Details

Reviewers

vlorentz
olasd

Commits

rDSTOC12a2dd634422: Add in_memory.person_get implementation and improve person tests
R65:12a2dd634422: Add in_memory.person_get implementation and improve person tests
rDSTO12a2dd634422: Add in_memory.person_get implementation and improve person tests

Summary

Implement person_get for the in-memory storage.
I have also updated the person counter in the stat_counters method.

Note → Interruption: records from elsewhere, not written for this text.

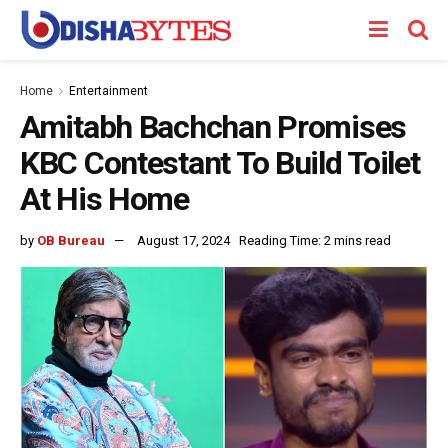
Home
Entertainment
Amitabh Bachchan Promises
KBC Contestant To Build Toilet
At His Home
by
OB Bureau
August 17, 2024
Reading Time: 2 mins read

This is needed to remove all the storage mocks in swh-web tests.

Related T1271
Related T1377

Test Plan

test_person_get is now executed for the in-memory storage tests.

Diff Detail

Repository

rDSTO Storage manager

Branch

memory-storage-person_get

Lint

No Linters Available

Unit

No Unit Test Coverage

Build Status

Buildable 3295
Build 4246: tox-on-jenkins	Jenkins
Build 4245: arc lint + arc unit

Event Timeline

anlambert created this revision.Jan 8 2019, 2:59 PM

anlambert edited the summary of this revision. (Show Details)Jan 8 2019, 3:00 PM

Build is green
See https://jenkins.softwareheritage.org/job/DSTO/job/tox/145/ for more details.

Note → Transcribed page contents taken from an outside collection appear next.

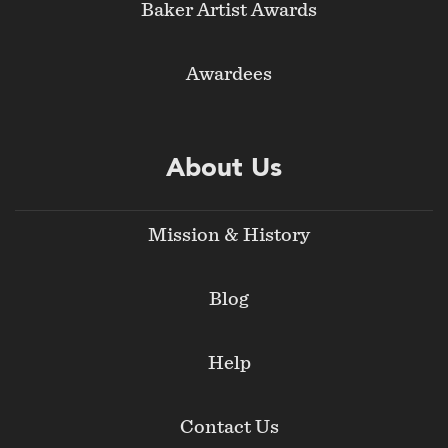
Baker Artist Awards
Awardees
About Us
Mission & History
Blog
Help
Contact Us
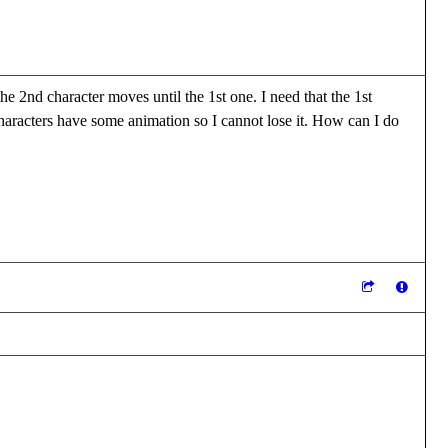
he 2nd character moves until the 1st one. I need that the 1st
h characters have some animation so I cannot lose it. How can I do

Harbormaster completed remote builds in B3284: Diff 2833.Jan 8 2019, 3:03 PM

The unicity checks should really happen on the fullname, as the email and name fields are only advisory (i.e. they only exist if we succeeded in parsing them).

This revision now requires changes to proceed.Jan 8 2019, 3:11 PM

In D897#19157, @olasd wrote:

The unicity checks should really happen on the fullname, as the email and name fields are only advisory (i.e. they only exist if we succeeded in parsing them).

What should work is having both a dict mapping fullnames to full person objects (with added id), and a list of full person objects that will allow id -> person lookups. This will make the deduplication a constant time hash lookup, and object lookups a constant time list access.

In D897#19157, @olasd wrote:

The unicity checks should really happen on the fullname, as the email and name fields are only advisory (i.e. they only exist if we succeeded in parsing them).

And we need tests to check this behavior :)

swh/storage/tests/test_api_client.py
65–67 ↗	(On Diff #2833)	You could use `revision_add` to add persons.

In D897#19161, @vlorentz wrote:

In D897#19157, @olasd wrote:

The unicity checks should really happen on the fullname, as the email and name fields are only advisory (i.e. they only exist if we succeeded in parsing them).

And we need tests to check this behavior :)

*nod*, I guess the ship has sailed and the person model is part of our external interface now

swh/storage/tests/test_api_client.py
65–67 ↗	(On Diff #2833)	Or we could just expose person_add in the remote API, as apparently the person stuff is part of our external interface now.

Ack for the above comments regarding unicity check and optimizations.

Regarding the test_person_get test, I will rather rewrite it adding revisions to storage first, as suggested by vlorentz, before trying to call storage.person_get.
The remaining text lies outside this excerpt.